_ABOUT THIS EXERCISE_
Of the records that follow, copy only the lines from the line containing "english (1144, 25)" to the line containing "Os Dias de Tavira (317, 230)", both included, exactly as written.

Extracted records
______________________________

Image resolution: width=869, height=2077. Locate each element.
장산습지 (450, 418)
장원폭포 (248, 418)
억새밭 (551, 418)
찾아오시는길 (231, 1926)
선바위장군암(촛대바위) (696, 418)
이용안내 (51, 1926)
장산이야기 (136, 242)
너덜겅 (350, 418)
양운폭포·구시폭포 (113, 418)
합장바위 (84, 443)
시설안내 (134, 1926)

______________________________

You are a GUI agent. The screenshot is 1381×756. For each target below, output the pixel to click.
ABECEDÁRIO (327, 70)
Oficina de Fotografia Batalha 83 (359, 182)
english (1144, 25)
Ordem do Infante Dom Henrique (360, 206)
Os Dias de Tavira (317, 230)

______________________________

_RESPONSE TO THIS EXERCISE_
english (1144, 25)
Ordem do Infante Dom Henrique (360, 206)
Os Dias de Tavira (317, 230)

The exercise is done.